Community Wishlist Survey 2019/Archive/Tool for easy conversion to DJVU

Random proposal ►◄ Archive The survey has concluded. Here are the results!

Tool for easy conversion to DJVU

Problem: After the conversion module at the Internet Archive stopped working, converting the files to DJVU has become a pain point.
français: ("Depuis l'arrêt du module de conversion sur Internet Archive, convertir des fichiers en DJVU est devenu une plaie.")

Who would benefit: All Wikisource users.
français: ("tous les participants à Wikisource")

Proposed solution: Create a tool that offers conversion from PDF to DVJU directly on Commons, or salvage the old tool at the Internet Archive.
français: ("créer un outil proposant la conversion de PDF en Djvu directement sur Commons ou récupérer l'ancien outil d'Internet Archive")

Other comments:

Phabricator tickets: phab:T73989

Proposer: Shev123 (talk) 15:46, 2 November 2018 (UTC)[reply]

Discussion

This was posted in French. I've done a rough translation to English, but kept the French original below. /Johan (WMF) (talk) 18:43, 2 November 2018 (UTC)[reply]

Converting pdf into djvu is not so hard, there's a free excellent routine pdf2djvu both for Windows and Unix/linux; the problem is to build a djvu with the best possible OCR text layer.
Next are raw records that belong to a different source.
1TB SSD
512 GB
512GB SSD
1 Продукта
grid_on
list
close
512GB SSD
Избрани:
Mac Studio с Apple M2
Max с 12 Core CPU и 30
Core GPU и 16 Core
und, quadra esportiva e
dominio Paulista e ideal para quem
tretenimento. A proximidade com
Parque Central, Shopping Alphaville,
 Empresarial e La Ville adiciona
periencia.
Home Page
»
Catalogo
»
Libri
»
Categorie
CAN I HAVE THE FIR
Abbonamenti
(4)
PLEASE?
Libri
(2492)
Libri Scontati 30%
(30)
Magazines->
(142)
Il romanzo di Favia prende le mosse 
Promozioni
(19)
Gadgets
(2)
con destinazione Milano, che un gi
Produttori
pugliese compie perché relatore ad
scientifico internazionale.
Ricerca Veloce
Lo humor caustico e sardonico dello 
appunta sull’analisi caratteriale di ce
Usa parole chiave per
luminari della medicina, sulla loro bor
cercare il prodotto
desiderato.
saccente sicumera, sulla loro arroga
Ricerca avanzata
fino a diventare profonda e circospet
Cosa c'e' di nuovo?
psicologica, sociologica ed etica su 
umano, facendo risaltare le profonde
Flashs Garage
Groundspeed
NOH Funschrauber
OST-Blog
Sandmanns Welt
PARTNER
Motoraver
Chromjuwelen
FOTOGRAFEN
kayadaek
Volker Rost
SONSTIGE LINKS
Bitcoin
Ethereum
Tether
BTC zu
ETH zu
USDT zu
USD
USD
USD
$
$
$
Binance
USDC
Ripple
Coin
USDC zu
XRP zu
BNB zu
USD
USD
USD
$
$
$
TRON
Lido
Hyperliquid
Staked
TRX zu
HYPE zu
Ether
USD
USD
IMHO IA discontinued djvu output because it turns out useful for a minimal number of items. Perhaps IA could activate djvu output again "on demand" for items where djvu is needed; I hope that Wikimedia Foundation and Internet Archive staff could find an agreement about. In the meantime, IA Upload can already build a djvu with an excellent OCR layer from many IA items, and I feel that the residual issues for difficult cases could be fixed soon. --Alex brollo (talk) 19:29, 5 November 2018 (UTC)[reply]

pdf2djvu is not so easy to use (especially the first time). Adding a text on Wikisource is complicated and I would like to make some steps easier. I forgot to say that modify a DJVU (because there is something wrong with a file) is also very complicated. Sorry for my English... --Shev123 (talk) 10:19, 6 November 2018 (UTC)[reply]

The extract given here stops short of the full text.